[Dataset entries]
Segment Open

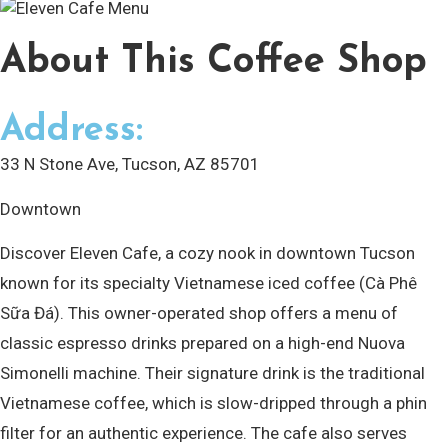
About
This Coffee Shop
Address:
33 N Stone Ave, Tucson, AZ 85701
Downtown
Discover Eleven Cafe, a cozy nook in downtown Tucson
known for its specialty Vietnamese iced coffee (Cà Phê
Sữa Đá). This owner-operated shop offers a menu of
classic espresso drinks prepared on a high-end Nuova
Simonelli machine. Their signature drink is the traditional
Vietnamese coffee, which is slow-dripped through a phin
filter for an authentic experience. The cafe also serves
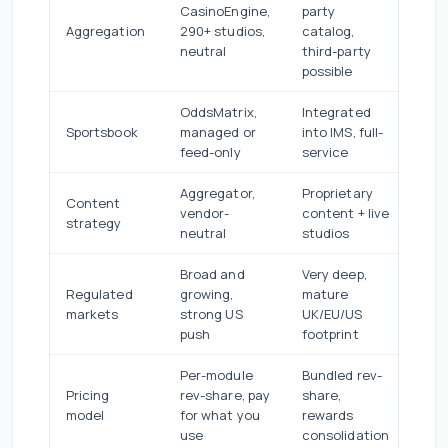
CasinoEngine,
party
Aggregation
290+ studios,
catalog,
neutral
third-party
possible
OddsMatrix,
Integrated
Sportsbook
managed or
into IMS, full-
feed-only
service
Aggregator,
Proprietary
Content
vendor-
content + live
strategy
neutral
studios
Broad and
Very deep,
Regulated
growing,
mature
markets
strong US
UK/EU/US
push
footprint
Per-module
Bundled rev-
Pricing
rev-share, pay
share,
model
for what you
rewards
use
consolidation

Segment Closed
Segment Open

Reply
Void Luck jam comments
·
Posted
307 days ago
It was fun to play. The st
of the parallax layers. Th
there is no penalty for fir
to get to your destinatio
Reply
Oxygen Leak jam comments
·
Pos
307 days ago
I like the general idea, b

Segment Closed

**Directions**
Filter the entries above and keep only the lines with the word "This".

**Solved problem**
This Coffee Shop
Sữa Đá). This owner-operated shop offers a menu of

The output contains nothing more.